**Work request**
Reproduce the whole listing exactly, omitting any picture it holds.

**Available data**
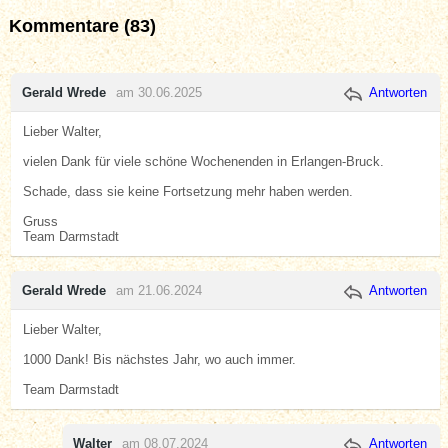
Kommentare (83)
Gerald Wrede
am 30.06.2025
Antworten
Lieber Walter,
vielen Dank für viele schöne Wochenenden in Erlangen-Bruck.
Schade, dass sie keine Fortsetzung mehr haben werden.
Gruss
Team Darmstadt
Gerald Wrede
am 21.06.2024
Antworten
Lieber Walter,
1000 Dank! Bis nächstes Jahr, wo auch immer.
Team Darmstadt
Walter
am 08.07.2024
Antworten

**Answer box**
Kommentare (83)
Gerald Wrede
am 30.06.2025
Antworten
Lieber Walter,
vielen Dank für viele schöne Wochenenden in Erlangen-Bruck.
Schade, dass sie keine Fortsetzung mehr haben werden.
Gruss
Team Darmstadt
Gerald Wrede
am 21.06.2024
Antworten
Lieber Walter,
1000 Dank! Bis nächstes Jahr, wo auch immer.
Team Darmstadt
Walter
am 08.07.2024
Antworten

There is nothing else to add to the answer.